[Opening Source records section]

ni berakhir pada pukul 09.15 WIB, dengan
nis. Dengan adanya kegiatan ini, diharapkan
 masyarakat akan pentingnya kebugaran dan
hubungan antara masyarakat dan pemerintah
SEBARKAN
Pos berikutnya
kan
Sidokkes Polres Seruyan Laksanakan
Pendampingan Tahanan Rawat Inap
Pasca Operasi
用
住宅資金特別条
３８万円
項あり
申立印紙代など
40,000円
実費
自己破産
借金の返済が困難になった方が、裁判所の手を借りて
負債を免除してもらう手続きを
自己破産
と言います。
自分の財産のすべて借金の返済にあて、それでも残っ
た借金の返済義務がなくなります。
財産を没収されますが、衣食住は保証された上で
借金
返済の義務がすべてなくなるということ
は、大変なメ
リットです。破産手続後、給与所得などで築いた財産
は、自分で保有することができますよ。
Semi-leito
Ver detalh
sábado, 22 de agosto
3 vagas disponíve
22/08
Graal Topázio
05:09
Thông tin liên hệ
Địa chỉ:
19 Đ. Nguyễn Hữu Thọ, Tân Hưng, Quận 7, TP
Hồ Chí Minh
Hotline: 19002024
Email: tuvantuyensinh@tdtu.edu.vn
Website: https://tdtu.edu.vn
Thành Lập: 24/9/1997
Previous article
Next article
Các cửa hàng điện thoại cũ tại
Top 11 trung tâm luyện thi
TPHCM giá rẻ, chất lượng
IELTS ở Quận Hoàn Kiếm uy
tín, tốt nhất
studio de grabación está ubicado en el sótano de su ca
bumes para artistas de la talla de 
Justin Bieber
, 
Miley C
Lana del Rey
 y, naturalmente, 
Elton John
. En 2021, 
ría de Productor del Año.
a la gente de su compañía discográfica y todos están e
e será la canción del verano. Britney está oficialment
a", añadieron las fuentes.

[Closing Source records section]
[Opening Source records section]

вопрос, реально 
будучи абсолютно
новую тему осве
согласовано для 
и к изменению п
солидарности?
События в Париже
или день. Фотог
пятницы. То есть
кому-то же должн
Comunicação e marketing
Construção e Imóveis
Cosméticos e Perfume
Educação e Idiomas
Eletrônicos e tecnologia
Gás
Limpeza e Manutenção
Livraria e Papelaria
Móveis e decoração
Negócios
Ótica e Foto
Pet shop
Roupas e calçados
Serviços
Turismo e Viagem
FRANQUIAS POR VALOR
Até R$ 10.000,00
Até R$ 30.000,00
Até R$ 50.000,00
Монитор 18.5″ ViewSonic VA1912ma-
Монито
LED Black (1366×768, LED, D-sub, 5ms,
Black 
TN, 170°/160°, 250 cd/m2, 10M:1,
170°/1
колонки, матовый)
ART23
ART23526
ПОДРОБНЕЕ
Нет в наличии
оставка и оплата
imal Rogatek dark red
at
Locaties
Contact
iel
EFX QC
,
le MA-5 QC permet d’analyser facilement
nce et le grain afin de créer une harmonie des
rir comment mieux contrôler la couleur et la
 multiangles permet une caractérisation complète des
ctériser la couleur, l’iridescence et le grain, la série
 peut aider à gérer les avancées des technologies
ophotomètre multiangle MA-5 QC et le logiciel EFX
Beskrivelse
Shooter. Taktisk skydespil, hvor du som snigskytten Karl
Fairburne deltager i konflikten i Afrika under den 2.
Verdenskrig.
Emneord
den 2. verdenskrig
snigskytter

[Closing Source records section]
[Opening Source records section]

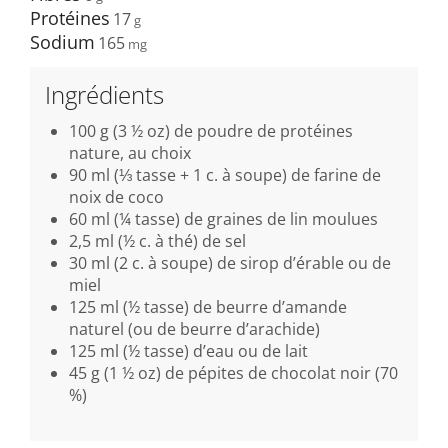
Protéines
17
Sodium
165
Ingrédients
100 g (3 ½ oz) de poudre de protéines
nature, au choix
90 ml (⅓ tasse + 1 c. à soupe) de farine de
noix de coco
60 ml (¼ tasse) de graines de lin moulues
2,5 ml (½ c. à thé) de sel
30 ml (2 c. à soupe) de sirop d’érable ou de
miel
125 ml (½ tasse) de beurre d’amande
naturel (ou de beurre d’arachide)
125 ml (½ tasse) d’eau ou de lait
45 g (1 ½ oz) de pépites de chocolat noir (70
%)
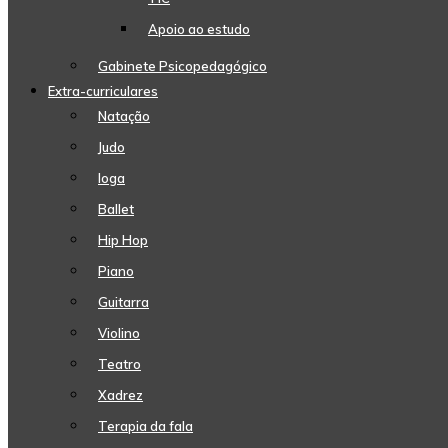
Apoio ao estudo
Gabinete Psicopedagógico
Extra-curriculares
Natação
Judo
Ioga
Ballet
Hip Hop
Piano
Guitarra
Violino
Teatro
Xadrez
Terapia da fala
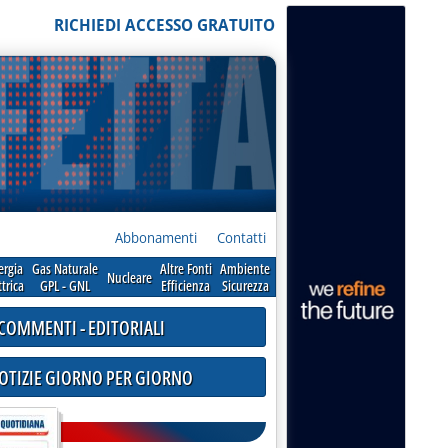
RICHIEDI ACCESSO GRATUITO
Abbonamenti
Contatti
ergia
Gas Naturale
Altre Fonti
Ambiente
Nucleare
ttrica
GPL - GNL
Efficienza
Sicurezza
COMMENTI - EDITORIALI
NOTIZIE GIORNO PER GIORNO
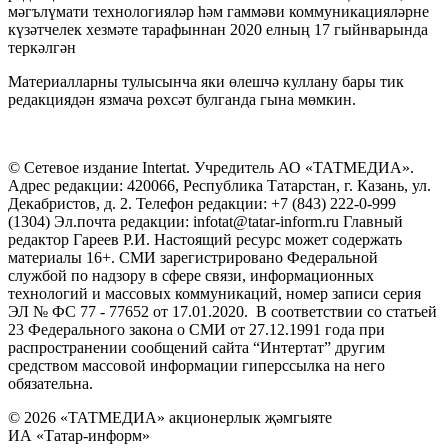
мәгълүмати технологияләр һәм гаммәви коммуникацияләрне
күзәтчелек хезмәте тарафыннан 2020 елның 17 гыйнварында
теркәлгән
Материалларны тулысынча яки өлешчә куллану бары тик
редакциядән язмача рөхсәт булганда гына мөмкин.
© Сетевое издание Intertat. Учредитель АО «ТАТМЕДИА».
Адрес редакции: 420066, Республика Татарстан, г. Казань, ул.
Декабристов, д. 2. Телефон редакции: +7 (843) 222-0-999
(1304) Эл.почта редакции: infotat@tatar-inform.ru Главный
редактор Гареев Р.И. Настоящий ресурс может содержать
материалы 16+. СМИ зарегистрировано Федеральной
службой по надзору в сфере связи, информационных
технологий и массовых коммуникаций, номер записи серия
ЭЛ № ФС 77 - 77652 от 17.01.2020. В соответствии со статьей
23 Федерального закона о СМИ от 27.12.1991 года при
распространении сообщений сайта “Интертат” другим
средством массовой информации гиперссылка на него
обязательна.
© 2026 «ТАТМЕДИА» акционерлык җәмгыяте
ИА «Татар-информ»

[Closing Source records section]

● To do:
The required output is the stretch of entries above from the line containing "колонки, матовый)" through the line containing "snigskytter", reproduced exactly.

● Answer to this problem:
колонки, матовый)
ART23
ART23526
ПОДРОБНЕЕ
Нет в наличии
оставка и оплата
imal Rogatek dark red
at
Locaties
Contact
iel
EFX QC
,
le MA-5 QC permet d’analyser facilement
nce et le grain afin de créer une harmonie des
rir comment mieux contrôler la couleur et la
 multiangles permet une caractérisation complète des
ctériser la couleur, l’iridescence et le grain, la série
 peut aider à gérer les avancées des technologies
ophotomètre multiangle MA-5 QC et le logiciel EFX
Beskrivelse
Shooter. Taktisk skydespil, hvor du som snigskytten Karl
Fairburne deltager i konflikten i Afrika under den 2.
Verdenskrig.
Emneord
den 2. verdenskrig
snigskytter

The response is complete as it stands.